A recent article by Franklin Foer in The Atlantic raised important questions about the future of American Jewry and American democracy. Foer asks about the evolving landscape of American Jewish life within a changing American society and the impact of these changes both on American Jewry and the United States. He asks these questions when considering if we may have passed “the golden age of American Jewry.”

Today’s outlook, as Foer points out, is not rosy. In particular, a significant rise in antisemitism across the political spectrum in America has placed the Jewish community and many individual Jews in a much more precarious position. Hatred that was once tacit or hidden has risen to the surface with incredible virulence.

There is no question that the Jewish community that I experienced growing up in the last few decades of the 20th century in America is under attack. A community built on confidence in engaging and expressing its Jewishness publicly within an increasingly open and welcoming America is facing growing threats. While there have been other phases of American history with significant antisemitism, the rise in antisemitism over the past decade, especially since October 7th, has led to an uncertain future.

At the same time, the past couple of decades have also seen a resurgence of creativity and energy in Jewish life in the United States as a result of openness and opportunity combined with deep knowledge and commitment to building new ways to connect and shape Judaism and Jewish communities. Education and experiences provided to so many through Jewish day schools, day and overnight summer camps, and other opportunities have broadened the number of people who not only participate in Jewish life but also build it.

As a result, I believe that we are at an important inflection point. The Jewish community, in many ways, has never been stronger and more vibrant in the United States while at the same time under greater collective attack. When we look back in 10 or 20 years, will we see these years as a temporary moment within a longer trend of strengthening Jewish life and American society, or will we see it as an important shift leading to long-term challenges?
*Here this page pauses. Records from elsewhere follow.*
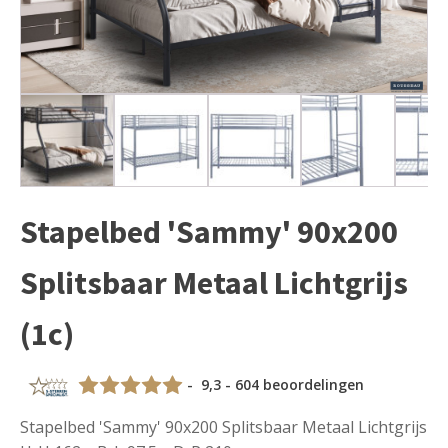
Stapelbed 'Sammy' 90x200
Splitsbaar Metaal Lichtgrijs
(1c)
- 9,3 - 604 beoordelingen
Stapelbed 'Sammy' 90x200 Splitsbaar Metaal Lichtgrijs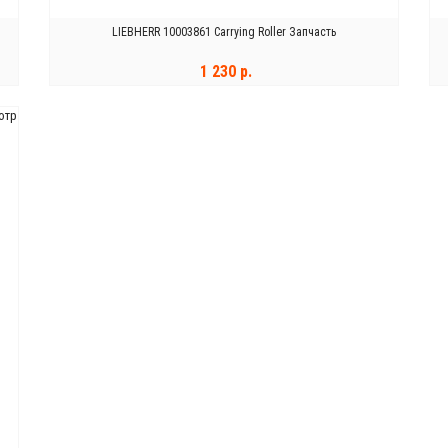
LIEBHERR 10003861 Carrying Roller Запчасть
1 230 р.
отр
В КОРЗИНУ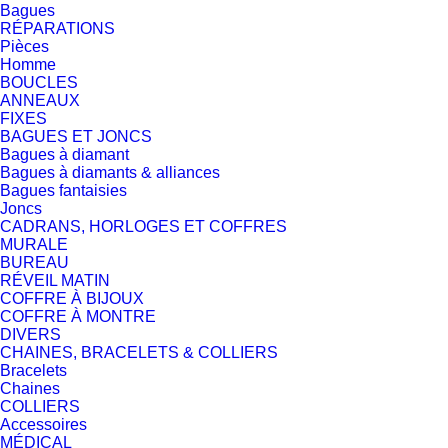
Bagues
RÉPARATIONS
Pièces
Homme
BOUCLES
ANNEAUX
FIXES
BAGUES ET JONCS
Bagues à diamant
Bagues à diamants & alliances
Bagues fantaisies
Joncs
CADRANS, HORLOGES ET COFFRES
MURALE
BUREAU
RÉVEIL MATIN
COFFRE À BIJOUX
COFFRE À MONTRE
DIVERS
CHAINES, BRACELETS & COLLIERS
Bracelets
Chaines
COLLIERS
Accessoires
MÉDICAL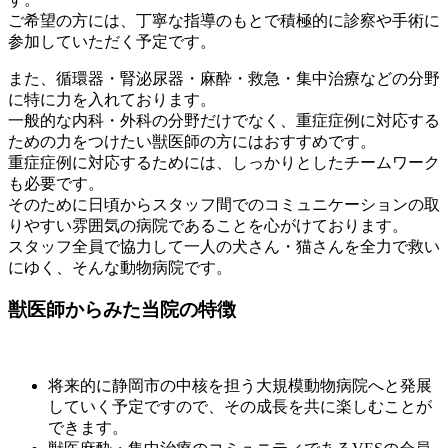
ご希望の方には、丁寧な指導のもとで積極的に診察や手術に
参加していただく予定です。
また、循環器・腎泌尿器・麻酔・救急・集中治療などの分野
に特に力を入れております。
一般的な内科・外科の分野だけでなく、重症症例に対応する
ための力をつけたい獣医師の方にはおすすめです。
重症症例に対応するためには、しっかりとしたチームワーク
も必要です。
そのために日頃からスタッフ間でのコミュニケーションの取
りやすい雰囲気の病院であることを心がけております。
スタッフ全員で協力して一人の犬さん・猫さんを全力で救い
にゆく、そんな動物病院です。
獣医師からみた当院の特徴
将来的に静岡市の中核を担う大規模動物病院へと発展
していく予定ですので、その成長を共に楽しむことが
できます。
I write today not only to ask for your perspective, but to learn what ideas you may have about how Federation and the Jewish community should engage in this moment. Specifically, I ask you to share ideas that may not fit neatly into existing frames – ones that might surprise others or even yourself – about how we respond in this moment.

Sometimes our best ideas are those that push our own thinking as well.

I would love to hear from you as we collectively – both in Greater Washington and beyond – approach questions about the future of our community and how we can come together to answer them.

Thank you for your continued partnership as we work together to build vibrant Jewish life in our own community, Israel, and around the world.